Fee Offsets Are Complicated

Companies wishing to register shares on a Form S-8 must pay a registration fee to the SEC.  This fee is based on the value of the stock to be issued under the plan and the total number of shares to be issued. Where shares registered under prior S-8 filings will not be issued, companies can use the fees associated with these unissued shares to offset the fees to file a new Form S-8.  But there’s a catch: the offering covered by the S-8 that the fees will be transferred from has to be completed, terminated or withdrawn and the new S-8 has to be filed within five years of when the original S-8 was filed.  Because most stock plans have a term of ten years (and the offering isn’t viewed as completed until there are no further outstanding options/awards under the plan), this means that this offset often available.  This is covered in the Securities Act Rules CDI Question 240.11.

No Share Offsets

Shares cannot be carried forward from one form S-8 to another.  Thus, if shares from an expiring plan (and covered under the Form S-8 filed for that plan) will be transferred to a new plan, the shares have be registered again on the Form S-8 filed for the new plan (and are included in the calculation of the registration fee for the new plan).

New Form S-8 Must Be Filed to Register New Share Allocation

Where shares are newly allocated to an existing plan, a new Form S-8 must be filed to register those shares.  They cannot be registered by amending the prior Form S-8 filed for the plan.  But, the good news is that a abbreviated format can be used for the new Form S-8.  The Corporate Counsel says:

In this scenario, General Instruction E to Form S-8 provides that, for the registration of additional securities of the same class covered by an existing Form S-8 relating to an employee benefit plan, the issuer may file an abbreviated registration statement containing only a cover page, a statement that the contents of the earlier registration statement—identified by file number—are incorporated by reference, the signature page, any required opinions and consents, and any information required in the new registration statement that is not in the earlier registration statement.

Share Counting

I was surprised to learn that it may be not permissible to count share usage for Form S-8 purposes the same way shares are counted against the share reserve.  According to the article:

A recommended approach for dealing with forfeited shares is to treat the original restricted stock grant and the subsequent re-grant as two separate issuances for purposes of counting the amount of shares remaining on the Form S-8. But be aware that when counting shares this way, an issuer can deplete shares registered on Form S-8 faster than it depletes the plan capacity shares, so the issuer should keep a separate ledger for both the Form S-8 and the plan share counting.

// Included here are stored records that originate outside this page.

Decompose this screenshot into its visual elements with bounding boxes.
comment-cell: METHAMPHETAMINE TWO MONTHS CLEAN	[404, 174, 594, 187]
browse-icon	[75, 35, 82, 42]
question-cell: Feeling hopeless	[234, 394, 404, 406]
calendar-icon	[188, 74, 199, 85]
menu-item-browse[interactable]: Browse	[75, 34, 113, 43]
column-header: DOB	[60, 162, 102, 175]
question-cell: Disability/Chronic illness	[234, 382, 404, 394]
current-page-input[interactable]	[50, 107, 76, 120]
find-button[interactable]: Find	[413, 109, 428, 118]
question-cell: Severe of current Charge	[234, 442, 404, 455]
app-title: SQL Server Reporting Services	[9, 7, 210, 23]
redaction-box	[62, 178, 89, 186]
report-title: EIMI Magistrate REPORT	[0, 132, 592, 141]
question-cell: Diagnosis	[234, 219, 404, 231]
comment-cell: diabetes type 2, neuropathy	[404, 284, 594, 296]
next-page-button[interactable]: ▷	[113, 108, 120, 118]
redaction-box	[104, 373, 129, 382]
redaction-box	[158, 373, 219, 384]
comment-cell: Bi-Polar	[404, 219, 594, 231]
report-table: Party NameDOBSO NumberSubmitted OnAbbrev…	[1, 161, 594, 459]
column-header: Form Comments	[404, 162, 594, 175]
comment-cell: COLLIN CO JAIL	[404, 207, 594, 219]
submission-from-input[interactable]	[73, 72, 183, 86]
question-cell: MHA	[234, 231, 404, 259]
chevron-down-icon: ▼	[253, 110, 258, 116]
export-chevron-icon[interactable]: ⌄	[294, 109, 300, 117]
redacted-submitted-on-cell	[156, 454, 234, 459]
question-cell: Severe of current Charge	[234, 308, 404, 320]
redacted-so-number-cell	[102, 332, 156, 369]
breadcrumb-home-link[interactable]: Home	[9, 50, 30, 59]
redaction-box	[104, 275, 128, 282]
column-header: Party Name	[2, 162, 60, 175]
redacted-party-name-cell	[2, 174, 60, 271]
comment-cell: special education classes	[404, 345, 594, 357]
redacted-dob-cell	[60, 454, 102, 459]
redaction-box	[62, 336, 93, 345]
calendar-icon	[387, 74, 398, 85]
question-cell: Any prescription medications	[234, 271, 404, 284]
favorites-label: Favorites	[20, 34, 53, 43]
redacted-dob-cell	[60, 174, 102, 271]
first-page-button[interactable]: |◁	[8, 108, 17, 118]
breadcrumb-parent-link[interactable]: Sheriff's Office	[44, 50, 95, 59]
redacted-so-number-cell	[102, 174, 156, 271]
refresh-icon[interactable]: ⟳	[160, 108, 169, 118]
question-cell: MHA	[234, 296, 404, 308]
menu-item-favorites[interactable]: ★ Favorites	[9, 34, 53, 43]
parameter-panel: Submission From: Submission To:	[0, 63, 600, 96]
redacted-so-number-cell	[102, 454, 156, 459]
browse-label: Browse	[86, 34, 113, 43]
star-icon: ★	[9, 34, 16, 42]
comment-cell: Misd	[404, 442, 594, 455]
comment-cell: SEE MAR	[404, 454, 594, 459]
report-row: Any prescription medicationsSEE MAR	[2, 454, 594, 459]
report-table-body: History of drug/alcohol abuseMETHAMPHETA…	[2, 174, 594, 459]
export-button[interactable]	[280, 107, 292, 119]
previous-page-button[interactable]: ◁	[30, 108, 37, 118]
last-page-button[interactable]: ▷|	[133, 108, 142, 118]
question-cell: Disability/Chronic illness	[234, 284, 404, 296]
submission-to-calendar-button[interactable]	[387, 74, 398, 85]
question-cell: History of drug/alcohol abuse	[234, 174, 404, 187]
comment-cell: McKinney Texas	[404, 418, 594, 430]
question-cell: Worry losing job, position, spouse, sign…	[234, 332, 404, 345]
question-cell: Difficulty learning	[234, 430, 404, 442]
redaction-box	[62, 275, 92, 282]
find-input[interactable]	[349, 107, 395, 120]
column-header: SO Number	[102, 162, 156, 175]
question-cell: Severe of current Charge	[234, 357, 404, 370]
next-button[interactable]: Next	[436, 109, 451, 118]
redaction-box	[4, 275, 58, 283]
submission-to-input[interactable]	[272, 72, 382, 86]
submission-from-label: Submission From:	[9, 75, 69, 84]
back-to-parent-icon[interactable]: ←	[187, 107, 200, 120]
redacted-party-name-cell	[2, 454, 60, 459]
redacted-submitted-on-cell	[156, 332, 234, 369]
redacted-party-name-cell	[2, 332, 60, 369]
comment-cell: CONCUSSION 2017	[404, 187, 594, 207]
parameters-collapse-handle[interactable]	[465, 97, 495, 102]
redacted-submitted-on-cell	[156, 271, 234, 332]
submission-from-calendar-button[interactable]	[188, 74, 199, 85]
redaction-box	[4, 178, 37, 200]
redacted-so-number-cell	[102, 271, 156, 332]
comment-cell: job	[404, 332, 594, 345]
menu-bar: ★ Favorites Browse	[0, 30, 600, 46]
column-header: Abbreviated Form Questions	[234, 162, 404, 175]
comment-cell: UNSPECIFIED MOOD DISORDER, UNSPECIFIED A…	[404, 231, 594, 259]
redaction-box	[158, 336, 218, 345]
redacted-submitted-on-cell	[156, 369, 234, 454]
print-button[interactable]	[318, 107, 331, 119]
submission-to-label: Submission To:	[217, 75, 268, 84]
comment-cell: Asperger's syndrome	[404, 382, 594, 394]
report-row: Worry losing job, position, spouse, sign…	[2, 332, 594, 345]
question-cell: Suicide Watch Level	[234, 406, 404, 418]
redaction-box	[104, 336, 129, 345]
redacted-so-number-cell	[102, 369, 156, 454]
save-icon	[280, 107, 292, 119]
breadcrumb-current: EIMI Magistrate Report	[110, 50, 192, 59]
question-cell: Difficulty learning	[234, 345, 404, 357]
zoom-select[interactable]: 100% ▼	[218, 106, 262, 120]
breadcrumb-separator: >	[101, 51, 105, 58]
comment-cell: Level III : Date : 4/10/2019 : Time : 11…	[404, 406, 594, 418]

Also note that this approach might be overly conservative for some practitioners who do not believe that the issuer needs to count the forfeited shares as having been issued against the total, particularly with respect to options. There is also a concern that this approach can lead to problems in determining the real share reserve for other purposes, such as for accounting purposes.

The article further notes:

Options and stock-settled SARs should be counted when exercised for the full gross amount exercised (i.e., unreduced for any net exercise or withholding), while stock awards should be counted when granted. For performance stock awards, the conservative approach is that they should be counted at grant for the target number of shares—with any shares actually issued in excess of target counted at the time of issuance.